(GOAL OF THE EXERCISE) Instruction for the entries that follow: retype exactly the lines from the line with "Jefrin Haryanto Diseret" to the line with "Bulan Penuh", both included, and omit all others.

(DATA)

----------

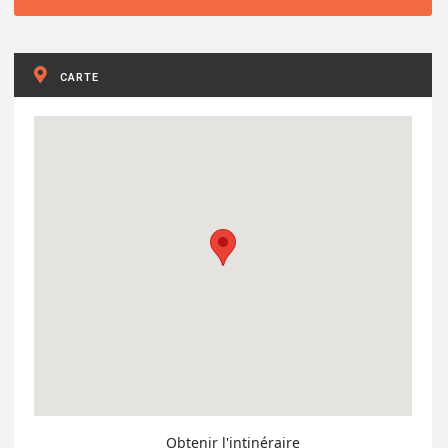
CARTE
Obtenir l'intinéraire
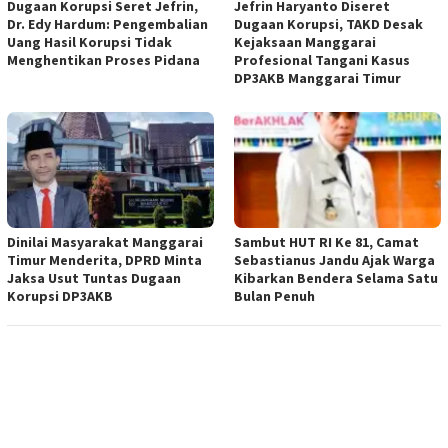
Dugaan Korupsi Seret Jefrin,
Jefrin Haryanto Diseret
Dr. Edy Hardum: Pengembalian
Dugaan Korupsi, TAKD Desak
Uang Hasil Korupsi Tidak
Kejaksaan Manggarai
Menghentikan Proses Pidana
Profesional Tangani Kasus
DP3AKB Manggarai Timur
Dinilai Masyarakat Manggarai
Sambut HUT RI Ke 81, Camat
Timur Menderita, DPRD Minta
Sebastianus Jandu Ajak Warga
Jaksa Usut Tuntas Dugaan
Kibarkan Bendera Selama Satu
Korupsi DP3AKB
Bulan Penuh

----------

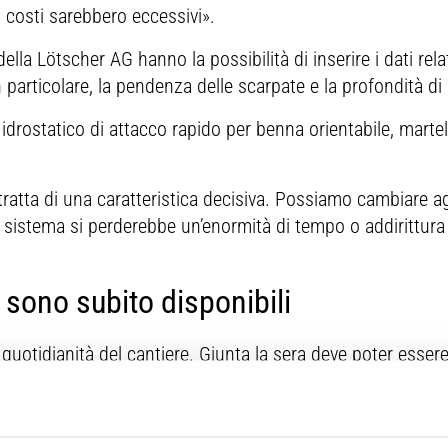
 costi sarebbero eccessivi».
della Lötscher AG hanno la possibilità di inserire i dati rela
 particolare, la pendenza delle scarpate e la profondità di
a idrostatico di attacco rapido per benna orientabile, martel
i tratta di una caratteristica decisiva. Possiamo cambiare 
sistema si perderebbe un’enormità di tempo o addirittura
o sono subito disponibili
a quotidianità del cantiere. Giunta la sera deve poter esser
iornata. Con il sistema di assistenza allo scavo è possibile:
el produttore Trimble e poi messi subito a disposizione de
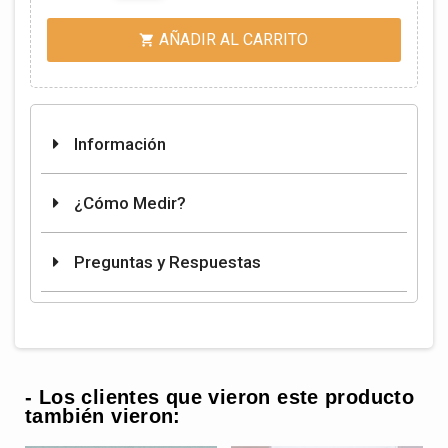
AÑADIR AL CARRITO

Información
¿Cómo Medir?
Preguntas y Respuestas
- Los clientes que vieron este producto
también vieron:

----------

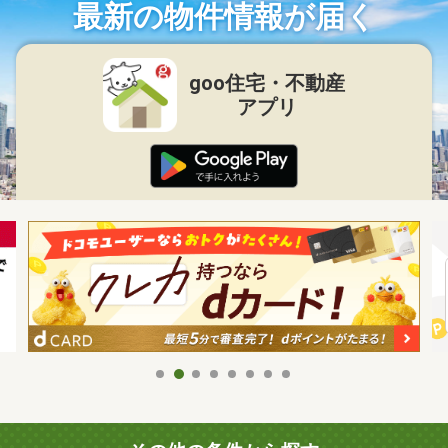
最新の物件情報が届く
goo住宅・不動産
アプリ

----------

(REPLY TO THE TASK)
Jefrin Haryanto Diseret
Dr. Edy Hardum: Pengembalian
Dugaan Korupsi, TAKD Desak
Uang Hasil Korupsi Tidak
Kejaksaan Manggarai
Menghentikan Proses Pidana
Profesional Tangani Kasus
DP3AKB Manggarai Timur
Dinilai Masyarakat Manggarai
Sambut HUT RI Ke 81, Camat
Timur Menderita, DPRD Minta
Sebastianus Jandu Ajak Warga
Jaksa Usut Tuntas Dugaan
Kibarkan Bendera Selama Satu
Korupsi DP3AKB
Bulan Penuh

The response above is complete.